Le gustaba que le recomendara películas, me pidió una lista con todo lo que tenía que ver. Cine europeo, dije.

La segunda noche de salir juntas también terminamos sentadas en el muro del Malecón. Intentaba contarme de su primer viaje a Alemania, pero cada dos minutos la interrumpía alguien que vendía maní, rositas de maíz, flores o música, y ella tenía que cortar el hilo de la conversación para decir no, gracias. Había llegado a Bayern para tocar el violín en una orquesta juvenil. Su madre había obligado a sus tres hijos a estudiar un instrumento musical. Mi preferido es el cello, dije, tengo grabado el Preludio de la Suite Número 3 de Johann Sebastian Bach, interpretado por Yoyomá, y tarareé el tema. Ese es el preludio de la Suite Número 1, dijo. Repetí que era la número tres, lo sabía de memoria: Bach escribió seis suites, a principios del siglo XX el español Paul Casals las sacó a la luz, se encerró durante años en una cabaña en el bosque para tocarlas, sus alumnos lo visitaban allí. Pero ese es el preludio de la número uno, insistió Maya. Es la tres. Entonces preguntó si yo podía tocar el cello. No. Caímos en un silencio incómodo. Apareció un viejo que solo tenía su miseria para vender y se paró frente a Maya con la mano abierta. Sus facciones asiáticas la delataban como extranjera. Yo quedé exonerada de antemano, el viejo ni me miró. Maya lucía indefensa, como si el hombre en vez de su mano arrugada, temblorosa y vacía, portara un cuchillo. Abrí el monedero para buscar una moneda de un peso, sabía que tenía una pero no la encontraba. Terminé asomando la punta de un billete de cinco pesos que el viejo agarró de un manotazo. Noté que empezaba a hacer frío; mientras zafaba el suéter que tenía amarrado en la cintura, la voz de Maya me sorprendió, sabes qué me encantó la primera vez que te vi en el café de G, que no usas ajustadores, tus pezones son tan sensibles. Dejé el suéter en su lugar y seguí con la vista al viejo que atacaba más gente con su mano huesuda y endeble.

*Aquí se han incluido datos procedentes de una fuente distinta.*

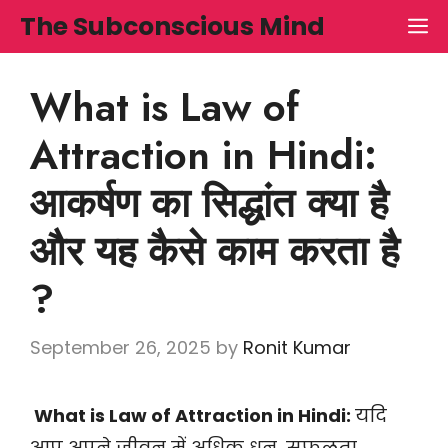
Skip
The Subconscious Mind
M
to
content
What is Law of
Attraction in Hindi:
आकर्षण का सिद्धांत क्या है
और यह कैसे काम करता है
?
September 26, 2025
by
Ronit Kumar
What is Law of Attraction in Hindi:
यदि
आप अपने जीवन में अधिक धन, सफलता,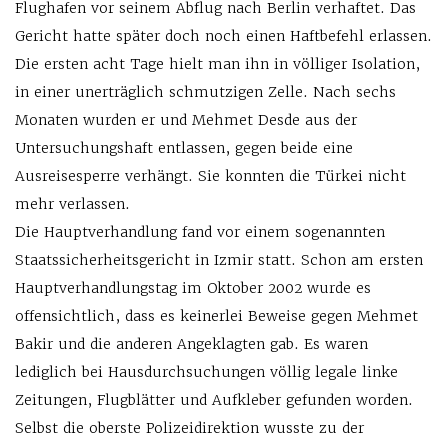
Flughafen vor seinem Abflug nach Berlin verhaftet. Das
Gericht hatte später doch noch einen Haftbefehl erlassen.
Die ersten acht Tage hielt man ihn in völliger Isolation,
in einer unerträglich schmutzigen Zelle. Nach sechs
Monaten wurden er und Mehmet Desde aus der
Untersuchungshaft entlassen, gegen beide eine
Ausreisesperre verhängt. Sie konnten die Türkei nicht
mehr verlassen.
Die Hauptverhandlung fand vor einem sogenannten
Staatssicherheitsgericht in Izmir statt. Schon am ersten
Hauptverhandlungstag im Oktober 2002 wurde es
offensichtlich, dass es keinerlei Beweise gegen Mehmet
Bakir und die anderen Angeklagten gab. Es waren
lediglich bei Hausdurchsuchungen völlig legale linke
Zeitungen, Flugblätter und Aufkleber gefunden worden.
Selbst die oberste Polizeidirektion wusste zu der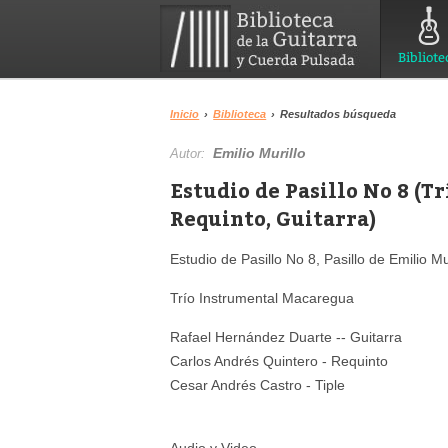
Bibliote
Inicio
›
Biblioteca
›
Resultados búsqueda
Emilio Murillo
Autor:
Estudio de Pasillo No 8 (T
Requinto, Guitarra)
Estudio de Pasillo No 8, Pasillo de Emilio Mu
Trío Instrumental Macaregua
Rafael Hernández Duarte -- Guitarra
Carlos Andrés Quintero - Requinto
Cesar Andrés Castro - Tiple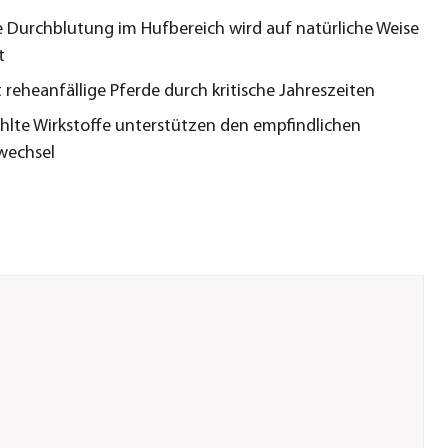
e Durchblutung im Hufbereich wird auf natürliche Weise
t
t reheanfällige Pferde durch kritische Jahreszeiten
lte Wirkstoffe unterstützen den empfindlichen
wechsel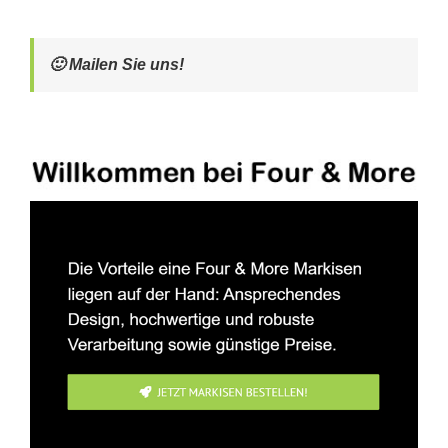
🙂 Mailen Sie uns!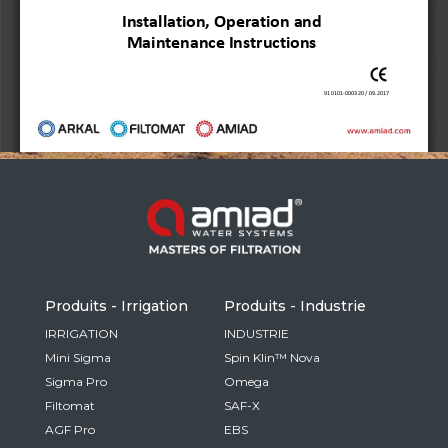
Russia
Russian
France
French
Germany
Based on your current location, we recommend
German
this Amiad website for you
North America
Israel
- English
Hebrew
Produits - Irrigation
Produits - Industrie
China
IRRIGATION
INDUSTRIE
Mini Sigma
Spin Klin™ Nova
Chinese
Sigma Pro
Omega
Filtomat
SAF-X
AGF Pro
EBS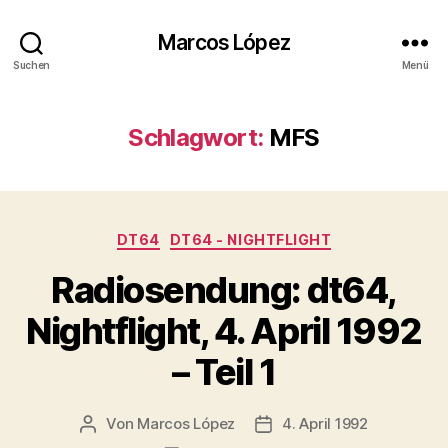
Marcos López
Suchen
Menü
Schlagwort:
MFS
Kategorien
DT64
DT64 - NIGHTFLIGHT
Radiosendung: dt64,
Nightflight, 4. April 1992
– Teil 1
Von
Marcos López
4. April 1992
Beitragsautor
Veröffentlichungsdatum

Sus facciones asiáticas la delataban como extranjera. Yo quedé exonerada de antemano, el viejo ni me miró.

Tomamos helado en Coppelia al día siguiente. Pudo haber sido un gran día si hubiésemos comido helado con galletitas en una cafetería de las que ella podía pagar con sus dólares. Pero quería invitar yo, y con mis pesos solo podía invitarla a Coppelia. Había chocolate, vainilla y naranja-piña. Y había un montón de vendedoras de bizcochos, sorbetos y galletas dulces de vainilla y chocolate, que en nada se parecen a las que se venden en divisa, pero son baratas. Maya se detuvo ante una vendedora de galletas de vainilla. Son las preferidas de Carol, dijo. Quién es. No pensé antes de preguntar y ya era tarde. El amor de mi vida, la dejé en los Estados Unidos para venir a estudiar medicina en Cuba; viajó a través de México el año pasado para verme y le encantaron estas galletas; al final decidió que no podía soportar una relación a distancia y terminó conmigo. La fila no avanzó en más de veinte minutos y parecía inminente que nos saldrían raíces allí, pero vi a una amiga de la universidad comprando galletas, la saludé. Estaba marcada en la cola, dijo, a punto de entrar, podíamos ir con ella. Maya no se movió. No me gusta colarme. No estábamos colándonos en realidad, mi amiga había hecho la cola y podíamos pasar con ella. Y los otros esperarán veinte o treinta minutos más, dijo; Carol y ella habían esperado casi tres horas en una parada de guaguas para regresar de la playa, porque los cubanos no hacíamos cola. Dije que no era el fin del mundo, éramos dos personas, no diez. Pero se quedó mirando a las vendedoras mientras yo caminaba hacia mi amiga que me hacía señas para que nos apuráramos.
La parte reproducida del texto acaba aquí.